Work request
Do any lines in the data below contain "Middle"? If so, copy every one of them.

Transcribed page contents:

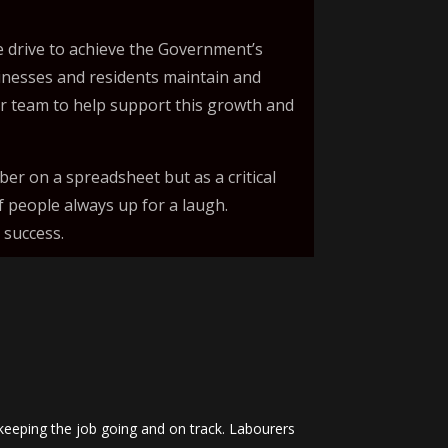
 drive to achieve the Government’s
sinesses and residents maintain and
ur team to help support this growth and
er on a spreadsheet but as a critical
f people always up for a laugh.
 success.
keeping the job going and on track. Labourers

...

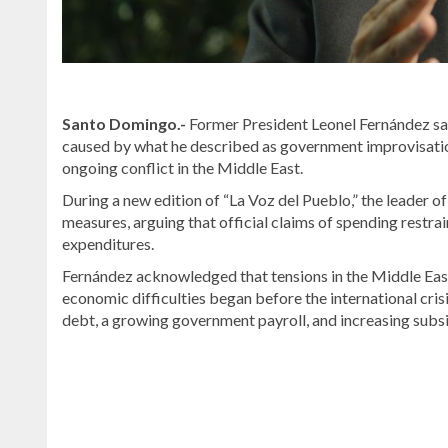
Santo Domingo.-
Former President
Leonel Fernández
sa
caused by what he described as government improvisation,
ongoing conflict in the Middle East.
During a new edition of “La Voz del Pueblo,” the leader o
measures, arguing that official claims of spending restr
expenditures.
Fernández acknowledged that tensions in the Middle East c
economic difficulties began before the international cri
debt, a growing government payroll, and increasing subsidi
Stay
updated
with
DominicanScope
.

Completed task
ongoing conflict in the Middle East.
Fernández acknowledged that tensions in the Middle East c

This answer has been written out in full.